As mentioned, Malagasy is better described as a dialect continuum, that is, a collection of varieties or variants of a language that is spoken across a particular region, such that varieties spoken in close geographical proximity with one another are more mutually intelligible, but these differences between varieties would accumulate over distance, such that varieties with a larger geographical separation or distance may not be as mutually intelligible with one another. There are dozens of Malagasy dialects, and even Ethnologue recognises 12 distinct languages, and classifying Malagasy as a ‘macrolanguage’. The 12 Malagasy languages are each given their own ISO 639 codes as well.

These dialects can generally be split between the Eastern and Western dialect groups, generally geographically distributed around the central highlands that run down the island almost longitudinally. Eastern Malagasy dialects are spoken in the eastern parts of the island, as well as the central plateau, while Western Malagasy dialects are spoken in the western parts of the island. And if we compare the dialect map of Malagasy with the topological map of Madagascar, we could see a case where the linguistic parallel of a ring species would arise in Malagasy.

There have been several studies aiming to narrow down the likely first landing point of Austronesians on Madagascar through the linguistic lens, by comparing phylogenetic distances between the dialects. As aforementioned, differences between dialects would accumulate across distance, and so we would expect that the dialects with the most differences from the phylogenetic outgroup would be the dialects that are more distant from the likely first landing point, or at least, the region where divergence first occurred.

This takes us to the publications done by Maurizio Serva, who, in 2012 and 2020, has published studies focusing on the peopling of Madagascar by the Austronesian peoples by using a phylogenetic analysis of linguistic data. Both studies generally used similar methods, but the more recent one considered data from 60 Malagasy dialects in comparison to the 23 from the 2012 study. Availability of lexical data across more dialects might have been the motivating factor for continued interest in this topic, as well as more precise locations from which the data were collected.

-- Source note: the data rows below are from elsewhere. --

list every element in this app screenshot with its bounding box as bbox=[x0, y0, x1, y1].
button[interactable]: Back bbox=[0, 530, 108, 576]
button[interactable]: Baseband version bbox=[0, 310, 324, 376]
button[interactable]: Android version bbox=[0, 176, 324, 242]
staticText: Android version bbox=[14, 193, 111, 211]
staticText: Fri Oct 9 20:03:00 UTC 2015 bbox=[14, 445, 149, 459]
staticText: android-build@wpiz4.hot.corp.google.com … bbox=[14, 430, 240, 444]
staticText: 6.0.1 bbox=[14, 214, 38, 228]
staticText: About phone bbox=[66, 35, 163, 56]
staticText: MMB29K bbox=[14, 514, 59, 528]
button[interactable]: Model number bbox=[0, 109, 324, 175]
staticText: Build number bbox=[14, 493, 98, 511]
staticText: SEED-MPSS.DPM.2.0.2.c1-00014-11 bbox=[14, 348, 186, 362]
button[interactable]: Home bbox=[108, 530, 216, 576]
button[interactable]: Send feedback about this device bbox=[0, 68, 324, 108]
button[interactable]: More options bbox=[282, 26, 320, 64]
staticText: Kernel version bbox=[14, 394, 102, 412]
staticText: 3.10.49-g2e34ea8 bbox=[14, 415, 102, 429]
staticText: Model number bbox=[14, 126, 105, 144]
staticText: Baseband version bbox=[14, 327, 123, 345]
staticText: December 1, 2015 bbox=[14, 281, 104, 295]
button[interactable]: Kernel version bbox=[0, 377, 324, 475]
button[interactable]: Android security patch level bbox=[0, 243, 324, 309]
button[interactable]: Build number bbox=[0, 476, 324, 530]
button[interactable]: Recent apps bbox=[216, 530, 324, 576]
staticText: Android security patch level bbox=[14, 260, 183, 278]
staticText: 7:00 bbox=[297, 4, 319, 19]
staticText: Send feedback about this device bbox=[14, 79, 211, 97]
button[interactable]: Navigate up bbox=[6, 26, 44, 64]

Maps of locations where Malagasy dialect data in the study conducted by Serva and Pasquini (2020, left), and Serva (2012, right). Individual colours indicate clustering of dialects by genealogical relationships.

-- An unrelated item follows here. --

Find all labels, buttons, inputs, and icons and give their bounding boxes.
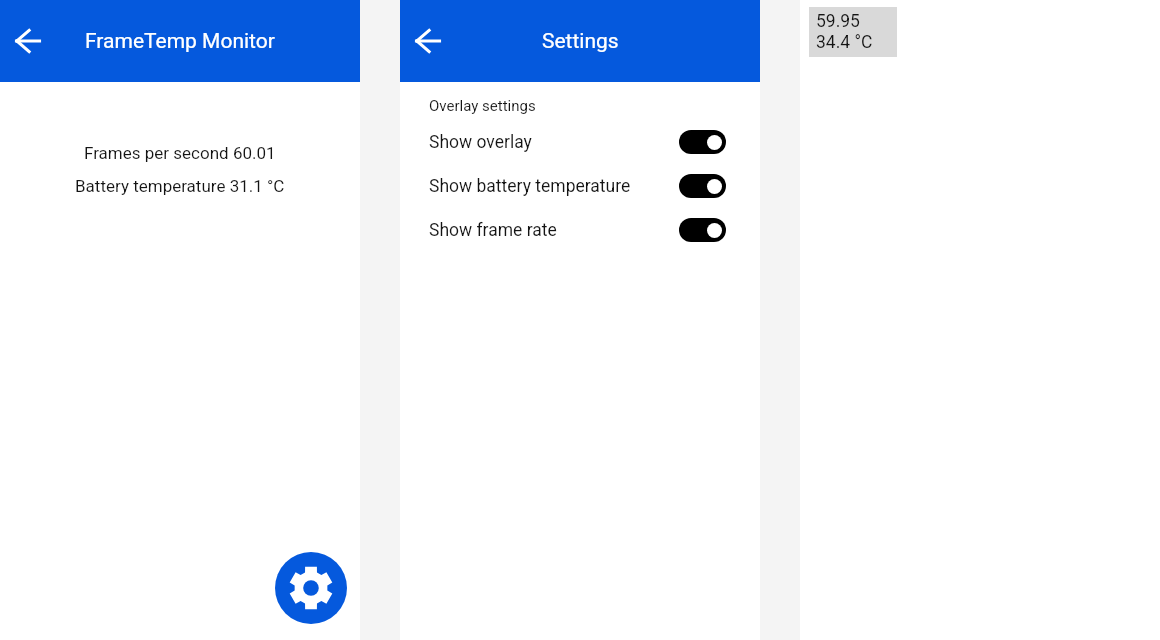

When it comes to establishing phylogenetic relationships between dialects or languages, you would usually come across the term ‘Swadesh list’. This is a list of more or less universal concepts or words that have available translations in pretty much every language there is, which aims to be culturally independent as possible. Such lists include words like “to eat”, the numbers “one” and “two”, body parts like “skin” and “teeth”, and animals like “fish”. Two main systems are used, with varying availability of data. One Swadesh list finalised in 1971 contains 100 items, while the more recent one contains 207 items. Shorter lists exist as well, one of which contains just 35 items, derived as a subset of the 207-item list.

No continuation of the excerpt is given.